DALLAS — The Louisiana Bond Commission will meet in special session March 1 for the competitive sales of $449 million of state general obligation bonds.
The issues will include $400 million of new-money and $49 million of refunding bonds.
Commissioners approved the special session to accept the low bids on the bonds at Thursday’s regular monthly meeting.
Louisiana uses proceeds from GOs to reimburse the lines of credit used to finance state projects and capital improve.
Commission director Whit Kling Jr. said the proceeds from the March 1 sale would reduce the state’s unfunded lines of credit for capital outlays to $1.47 billion.
The sale was originally scheduled to be completed by the February meeting, Kling said, but due to “market factors and other issues” it did not occur as planned.
The special session is necessary because the sale cannot de delayed until the March 15 meeting, Kling said.
“There is concern that one fund would run out by then without these proceeds,” Kling said. The meeting would also conflict with the opening of the 2012 legislative session, he said.
Kling and financial advisor Renee Boicourt of Lamont Financial Services were authorized at the January meeting to accept low bids in lieu of the full commission, but Kling said the commission’s legal counsel questioned the validity of that procedure.
“I can’t find a statutory citation that says the commission cannot delegate that authority, but they are uncomfortable with it,” he said.
State Treasurer John Kennedy, chairman of the commission, explained to several new members that the panel reviews the bids live on the internet and accepts the lowest ones.

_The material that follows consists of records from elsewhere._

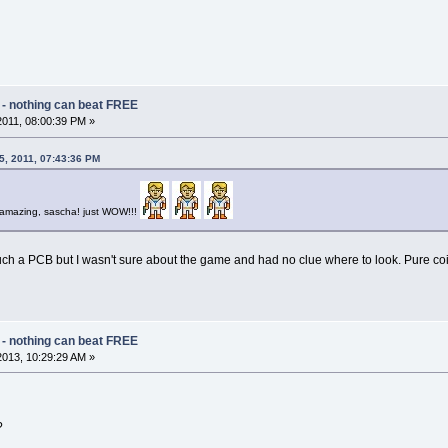
 - nothing can beat FREE
 2011, 08:00:39 PM »
05, 2011, 07:43:36 PM
re amazing, sascha! just WOW!!!
such a PCB but I wasn't sure about the game and had no clue where to look. Pure co
 - nothing can beat FREE
2013, 10:29:29 AM »
?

“It’s just like an eBay auction,” Kennedy said.
“But in reverse,” Kling added.
There will be two 30-minute bidding periods, Kling said, with a 15-minute validation period between the sessions.
“And we’ll see all the bids coming across in the last 45 seconds,” Kennedy said.
Foley & Juddell LLP was selected as bond counsel to assist in the proposed negotiated refunding of up to $400 million of outstanding gas and fuel tax revenue bonds issued in 2002, 2005, and 2006.
The anticipated refunding savings will be reduced because the bonds currently carry swap termination penalties, Kling said. However, he said, the net present-value savings still will be significant.
“We want to pursue this refunding relatively quickly,” Kling told the commission. “The savings will be tremendous, many millions of dollars.”
The liability on the state’s variable-rate fuel revenue bonds totaled $193.3 million on Jan. 31, based on market-to-market valuations, according to a report distributed to commissioners.
The state will also seek to extend or replace existing hedge agreements associated with two tranches of gasoline and fuel tax revenue debt issued in 2009 as variable-rate Build America Bonds. The existing agreements on the $182 million of BABs will expire May 1.
The state will consider a negotiated refunding $60.2 million of the outstanding BABs issued as the 2009A-4 tranche if it would be more economical, Kling said.
Kling said the commission may need to hire tax counsel to determine if the BABs can be refunding without losing the federal interest subsidy.
The commission will be dealing with hedge agreements on the bonds issued for the highway department until their final maturity in 2043, Kling said, but Kennedy said the concern may be shorter lived.
“The hedge agreements will not be a problem if interest rates go up, and frankly I hope they do because that means the economy is doing well,” Kennedy said. “What is a penalty now could turn positive.”